### [TASK TO COMPLETE]
Go through the records and report each line holding the string "name".

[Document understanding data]
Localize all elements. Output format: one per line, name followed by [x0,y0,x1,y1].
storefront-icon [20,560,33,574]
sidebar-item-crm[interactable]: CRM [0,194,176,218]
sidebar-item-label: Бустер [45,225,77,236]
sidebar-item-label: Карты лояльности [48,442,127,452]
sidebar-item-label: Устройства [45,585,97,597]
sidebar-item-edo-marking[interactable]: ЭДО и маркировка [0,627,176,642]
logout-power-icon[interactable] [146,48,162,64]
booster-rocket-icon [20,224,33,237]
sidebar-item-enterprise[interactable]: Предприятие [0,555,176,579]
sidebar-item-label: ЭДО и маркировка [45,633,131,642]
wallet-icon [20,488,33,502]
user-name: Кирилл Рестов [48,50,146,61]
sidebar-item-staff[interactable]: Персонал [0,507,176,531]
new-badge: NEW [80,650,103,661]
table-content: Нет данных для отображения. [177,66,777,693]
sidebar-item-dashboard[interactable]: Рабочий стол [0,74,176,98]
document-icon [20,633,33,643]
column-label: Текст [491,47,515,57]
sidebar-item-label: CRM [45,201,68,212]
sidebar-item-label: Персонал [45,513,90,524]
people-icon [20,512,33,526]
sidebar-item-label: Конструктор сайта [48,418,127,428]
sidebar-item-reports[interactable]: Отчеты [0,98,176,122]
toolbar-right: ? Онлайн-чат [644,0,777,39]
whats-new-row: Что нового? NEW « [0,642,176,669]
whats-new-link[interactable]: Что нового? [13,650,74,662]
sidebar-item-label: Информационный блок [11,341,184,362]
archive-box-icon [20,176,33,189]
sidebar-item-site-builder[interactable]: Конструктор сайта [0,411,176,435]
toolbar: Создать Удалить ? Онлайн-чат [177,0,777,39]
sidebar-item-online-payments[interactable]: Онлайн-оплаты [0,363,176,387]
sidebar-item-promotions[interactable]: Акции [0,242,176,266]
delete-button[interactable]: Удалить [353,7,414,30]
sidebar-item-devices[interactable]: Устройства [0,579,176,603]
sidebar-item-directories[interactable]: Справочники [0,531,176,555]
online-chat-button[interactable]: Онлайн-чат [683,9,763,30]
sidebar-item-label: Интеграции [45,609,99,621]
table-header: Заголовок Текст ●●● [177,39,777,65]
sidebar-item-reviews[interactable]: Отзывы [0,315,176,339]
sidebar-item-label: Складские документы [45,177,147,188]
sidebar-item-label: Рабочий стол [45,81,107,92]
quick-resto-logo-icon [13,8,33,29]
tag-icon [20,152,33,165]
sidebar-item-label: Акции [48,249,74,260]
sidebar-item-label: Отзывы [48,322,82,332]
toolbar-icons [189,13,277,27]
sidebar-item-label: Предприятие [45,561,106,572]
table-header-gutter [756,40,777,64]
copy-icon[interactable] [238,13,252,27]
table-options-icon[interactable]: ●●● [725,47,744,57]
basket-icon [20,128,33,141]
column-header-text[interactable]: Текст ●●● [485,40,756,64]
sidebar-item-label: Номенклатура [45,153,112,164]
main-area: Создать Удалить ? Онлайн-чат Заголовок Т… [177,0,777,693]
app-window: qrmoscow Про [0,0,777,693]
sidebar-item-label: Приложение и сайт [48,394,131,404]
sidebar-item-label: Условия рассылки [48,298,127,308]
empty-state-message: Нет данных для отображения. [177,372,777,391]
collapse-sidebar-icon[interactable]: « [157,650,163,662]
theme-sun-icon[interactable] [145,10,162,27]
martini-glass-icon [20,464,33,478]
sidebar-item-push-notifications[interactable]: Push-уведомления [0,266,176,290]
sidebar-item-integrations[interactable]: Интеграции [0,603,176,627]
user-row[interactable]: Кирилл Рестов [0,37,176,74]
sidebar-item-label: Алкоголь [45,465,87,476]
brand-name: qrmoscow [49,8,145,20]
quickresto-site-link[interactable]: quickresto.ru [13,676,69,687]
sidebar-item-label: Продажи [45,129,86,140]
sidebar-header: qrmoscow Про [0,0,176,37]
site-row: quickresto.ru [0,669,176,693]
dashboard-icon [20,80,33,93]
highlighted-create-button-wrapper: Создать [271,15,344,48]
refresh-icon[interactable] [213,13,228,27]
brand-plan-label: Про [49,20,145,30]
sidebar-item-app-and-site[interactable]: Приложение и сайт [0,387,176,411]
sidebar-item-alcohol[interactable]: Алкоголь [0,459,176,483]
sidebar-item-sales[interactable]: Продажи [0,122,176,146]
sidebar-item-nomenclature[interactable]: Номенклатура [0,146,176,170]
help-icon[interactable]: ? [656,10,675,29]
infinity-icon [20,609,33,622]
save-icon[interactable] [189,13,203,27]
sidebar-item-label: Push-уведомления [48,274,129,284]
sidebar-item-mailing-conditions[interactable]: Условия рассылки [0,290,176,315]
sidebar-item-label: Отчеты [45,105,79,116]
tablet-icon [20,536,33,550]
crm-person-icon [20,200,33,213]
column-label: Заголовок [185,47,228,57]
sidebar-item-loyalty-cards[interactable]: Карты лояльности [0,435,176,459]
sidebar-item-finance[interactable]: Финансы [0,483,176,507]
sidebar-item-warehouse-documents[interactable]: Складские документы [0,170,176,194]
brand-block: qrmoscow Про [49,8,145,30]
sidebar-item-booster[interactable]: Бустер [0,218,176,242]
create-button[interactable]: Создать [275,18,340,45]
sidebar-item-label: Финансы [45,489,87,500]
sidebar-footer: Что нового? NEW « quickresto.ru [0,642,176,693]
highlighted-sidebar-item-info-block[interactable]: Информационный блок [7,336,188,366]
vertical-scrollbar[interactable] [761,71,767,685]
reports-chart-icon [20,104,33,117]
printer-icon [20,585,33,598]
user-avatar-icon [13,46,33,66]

### [SOLUTION TO THIS TASK]
Localize all elements. Output format: one per line, name followed by [x0,y0,x1,y1].
user-name: Кирилл Рестов [48,50,146,61]
brand-name: qrmoscow [49,8,145,20]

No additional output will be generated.